--- Exercise materials ---

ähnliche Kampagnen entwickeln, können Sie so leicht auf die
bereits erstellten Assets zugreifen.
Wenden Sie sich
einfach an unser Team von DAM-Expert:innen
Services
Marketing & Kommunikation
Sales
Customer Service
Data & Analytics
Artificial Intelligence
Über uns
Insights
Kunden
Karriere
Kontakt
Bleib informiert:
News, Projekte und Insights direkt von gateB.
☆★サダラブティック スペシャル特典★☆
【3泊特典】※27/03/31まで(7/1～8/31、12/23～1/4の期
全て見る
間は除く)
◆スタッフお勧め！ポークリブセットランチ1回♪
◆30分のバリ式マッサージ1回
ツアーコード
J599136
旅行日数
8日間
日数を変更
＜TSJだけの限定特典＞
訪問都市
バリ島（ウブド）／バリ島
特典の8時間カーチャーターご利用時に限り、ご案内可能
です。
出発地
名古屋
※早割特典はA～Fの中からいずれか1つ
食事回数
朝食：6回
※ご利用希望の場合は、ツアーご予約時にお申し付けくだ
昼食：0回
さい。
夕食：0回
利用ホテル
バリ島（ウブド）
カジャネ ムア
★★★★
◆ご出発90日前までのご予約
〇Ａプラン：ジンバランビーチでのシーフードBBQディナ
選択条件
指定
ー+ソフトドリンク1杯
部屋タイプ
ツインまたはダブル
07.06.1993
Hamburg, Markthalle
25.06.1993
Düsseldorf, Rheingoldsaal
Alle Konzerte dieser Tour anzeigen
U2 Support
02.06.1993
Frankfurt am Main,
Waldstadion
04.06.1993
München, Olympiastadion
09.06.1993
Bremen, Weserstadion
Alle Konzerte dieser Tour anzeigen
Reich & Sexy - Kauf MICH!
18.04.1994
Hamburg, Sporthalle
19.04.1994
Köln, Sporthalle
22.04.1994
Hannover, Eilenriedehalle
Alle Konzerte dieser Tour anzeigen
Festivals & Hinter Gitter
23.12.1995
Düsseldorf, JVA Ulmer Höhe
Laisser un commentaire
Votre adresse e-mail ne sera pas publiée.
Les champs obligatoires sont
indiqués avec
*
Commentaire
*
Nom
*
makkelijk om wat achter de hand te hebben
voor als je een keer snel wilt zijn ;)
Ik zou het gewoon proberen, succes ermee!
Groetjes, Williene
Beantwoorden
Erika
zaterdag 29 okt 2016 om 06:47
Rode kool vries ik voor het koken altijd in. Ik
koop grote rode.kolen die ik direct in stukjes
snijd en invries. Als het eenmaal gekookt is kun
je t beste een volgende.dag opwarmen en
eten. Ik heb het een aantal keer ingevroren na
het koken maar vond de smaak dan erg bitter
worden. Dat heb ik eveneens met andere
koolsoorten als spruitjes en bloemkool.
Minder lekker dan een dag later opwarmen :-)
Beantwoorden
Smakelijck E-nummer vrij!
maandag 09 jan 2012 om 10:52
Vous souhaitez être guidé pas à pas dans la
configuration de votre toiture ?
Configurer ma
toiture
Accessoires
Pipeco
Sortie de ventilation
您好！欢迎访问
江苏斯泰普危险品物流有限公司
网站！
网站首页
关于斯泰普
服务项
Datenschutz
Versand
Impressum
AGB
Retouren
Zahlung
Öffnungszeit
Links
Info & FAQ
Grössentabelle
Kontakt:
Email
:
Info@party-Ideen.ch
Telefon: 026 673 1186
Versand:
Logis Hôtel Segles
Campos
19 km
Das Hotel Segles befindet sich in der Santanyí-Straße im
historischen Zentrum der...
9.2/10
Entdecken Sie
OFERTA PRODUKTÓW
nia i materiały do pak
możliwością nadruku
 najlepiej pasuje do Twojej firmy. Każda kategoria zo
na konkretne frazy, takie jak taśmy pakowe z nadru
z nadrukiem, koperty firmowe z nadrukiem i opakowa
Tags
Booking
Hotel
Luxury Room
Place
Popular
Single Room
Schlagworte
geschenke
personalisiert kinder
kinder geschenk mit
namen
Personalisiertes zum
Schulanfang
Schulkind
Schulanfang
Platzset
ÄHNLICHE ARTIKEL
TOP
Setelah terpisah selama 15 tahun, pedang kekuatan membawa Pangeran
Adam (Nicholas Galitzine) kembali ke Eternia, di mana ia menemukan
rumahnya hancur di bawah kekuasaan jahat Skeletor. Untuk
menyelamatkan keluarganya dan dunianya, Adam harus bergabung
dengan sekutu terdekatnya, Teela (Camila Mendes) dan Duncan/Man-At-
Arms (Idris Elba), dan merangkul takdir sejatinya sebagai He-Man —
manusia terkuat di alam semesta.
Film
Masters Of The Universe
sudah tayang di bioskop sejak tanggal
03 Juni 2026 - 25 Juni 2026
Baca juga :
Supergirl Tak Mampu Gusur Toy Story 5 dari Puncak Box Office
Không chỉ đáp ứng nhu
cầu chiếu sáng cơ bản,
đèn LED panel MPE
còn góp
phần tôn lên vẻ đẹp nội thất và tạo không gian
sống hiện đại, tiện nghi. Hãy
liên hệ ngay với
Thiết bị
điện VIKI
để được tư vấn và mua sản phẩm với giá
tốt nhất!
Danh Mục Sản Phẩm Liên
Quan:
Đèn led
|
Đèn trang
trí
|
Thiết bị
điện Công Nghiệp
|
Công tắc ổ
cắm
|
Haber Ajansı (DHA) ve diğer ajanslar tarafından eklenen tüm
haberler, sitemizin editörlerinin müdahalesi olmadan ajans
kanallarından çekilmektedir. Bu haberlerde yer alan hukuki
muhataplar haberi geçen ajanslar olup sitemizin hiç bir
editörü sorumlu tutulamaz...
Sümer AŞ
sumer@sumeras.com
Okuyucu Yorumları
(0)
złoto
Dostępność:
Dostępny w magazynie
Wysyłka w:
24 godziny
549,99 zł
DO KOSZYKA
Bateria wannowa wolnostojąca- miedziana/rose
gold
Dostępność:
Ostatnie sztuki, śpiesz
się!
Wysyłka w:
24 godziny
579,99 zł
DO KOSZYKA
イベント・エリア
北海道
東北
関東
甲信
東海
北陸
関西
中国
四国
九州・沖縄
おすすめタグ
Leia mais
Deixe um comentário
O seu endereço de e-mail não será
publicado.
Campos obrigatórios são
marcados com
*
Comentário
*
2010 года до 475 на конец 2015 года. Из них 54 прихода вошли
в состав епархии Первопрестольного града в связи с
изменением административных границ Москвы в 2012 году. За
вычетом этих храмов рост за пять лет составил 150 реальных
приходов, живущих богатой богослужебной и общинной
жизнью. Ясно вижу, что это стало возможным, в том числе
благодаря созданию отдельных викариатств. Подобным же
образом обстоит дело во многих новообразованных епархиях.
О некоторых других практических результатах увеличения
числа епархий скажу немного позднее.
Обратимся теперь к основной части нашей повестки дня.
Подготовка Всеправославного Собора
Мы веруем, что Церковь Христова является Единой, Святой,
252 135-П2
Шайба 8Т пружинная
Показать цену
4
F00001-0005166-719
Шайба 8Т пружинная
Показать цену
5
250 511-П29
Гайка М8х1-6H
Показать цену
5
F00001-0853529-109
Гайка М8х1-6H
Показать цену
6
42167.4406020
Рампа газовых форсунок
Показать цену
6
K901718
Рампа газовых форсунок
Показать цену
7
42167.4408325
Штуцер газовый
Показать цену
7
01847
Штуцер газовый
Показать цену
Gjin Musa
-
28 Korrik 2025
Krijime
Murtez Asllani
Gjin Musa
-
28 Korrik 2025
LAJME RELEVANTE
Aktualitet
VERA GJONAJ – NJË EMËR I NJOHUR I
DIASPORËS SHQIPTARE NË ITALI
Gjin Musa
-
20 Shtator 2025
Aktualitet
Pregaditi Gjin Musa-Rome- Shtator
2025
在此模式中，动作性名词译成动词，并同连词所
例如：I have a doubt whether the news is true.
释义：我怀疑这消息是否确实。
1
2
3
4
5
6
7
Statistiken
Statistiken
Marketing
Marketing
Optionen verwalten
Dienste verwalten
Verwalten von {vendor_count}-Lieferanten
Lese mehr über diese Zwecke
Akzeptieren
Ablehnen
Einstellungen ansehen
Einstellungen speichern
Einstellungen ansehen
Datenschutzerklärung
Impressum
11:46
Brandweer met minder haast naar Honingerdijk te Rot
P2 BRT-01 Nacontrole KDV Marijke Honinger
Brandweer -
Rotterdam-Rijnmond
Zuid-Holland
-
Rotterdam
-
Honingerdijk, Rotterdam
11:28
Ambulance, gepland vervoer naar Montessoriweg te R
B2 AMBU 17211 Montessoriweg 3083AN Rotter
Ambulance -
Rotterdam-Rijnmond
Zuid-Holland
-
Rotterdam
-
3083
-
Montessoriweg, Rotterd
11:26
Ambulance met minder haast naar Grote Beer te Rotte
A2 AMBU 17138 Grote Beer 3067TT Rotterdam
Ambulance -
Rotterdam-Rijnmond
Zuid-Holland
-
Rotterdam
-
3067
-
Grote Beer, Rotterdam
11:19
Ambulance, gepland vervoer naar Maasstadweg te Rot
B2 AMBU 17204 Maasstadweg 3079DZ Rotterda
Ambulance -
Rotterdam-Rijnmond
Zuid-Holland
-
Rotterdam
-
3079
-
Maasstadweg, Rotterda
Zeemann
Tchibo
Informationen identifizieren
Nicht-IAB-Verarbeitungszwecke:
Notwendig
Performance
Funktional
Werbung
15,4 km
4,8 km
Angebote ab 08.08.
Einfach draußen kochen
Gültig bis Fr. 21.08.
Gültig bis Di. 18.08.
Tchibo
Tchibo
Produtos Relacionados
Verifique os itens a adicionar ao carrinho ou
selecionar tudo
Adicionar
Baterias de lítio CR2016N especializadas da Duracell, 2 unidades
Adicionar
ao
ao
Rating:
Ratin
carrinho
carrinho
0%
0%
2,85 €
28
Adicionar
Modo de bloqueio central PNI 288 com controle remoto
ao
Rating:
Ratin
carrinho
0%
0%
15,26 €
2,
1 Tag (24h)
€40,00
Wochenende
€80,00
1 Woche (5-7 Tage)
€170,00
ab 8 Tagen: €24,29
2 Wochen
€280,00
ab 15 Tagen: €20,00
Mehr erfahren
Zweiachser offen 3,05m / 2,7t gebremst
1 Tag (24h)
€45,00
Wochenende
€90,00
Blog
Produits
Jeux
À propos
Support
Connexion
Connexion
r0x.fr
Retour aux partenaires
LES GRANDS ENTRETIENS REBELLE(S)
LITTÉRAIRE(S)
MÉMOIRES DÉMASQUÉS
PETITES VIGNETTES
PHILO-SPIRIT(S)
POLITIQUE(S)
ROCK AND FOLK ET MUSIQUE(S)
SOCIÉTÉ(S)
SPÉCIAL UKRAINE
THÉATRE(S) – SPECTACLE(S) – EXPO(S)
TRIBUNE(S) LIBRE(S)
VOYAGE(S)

---

* **Work instruction**:
Look for the word "voor" in the listing above and state how many lines have it; give the number and nothing else.

* **Result of this task**:
2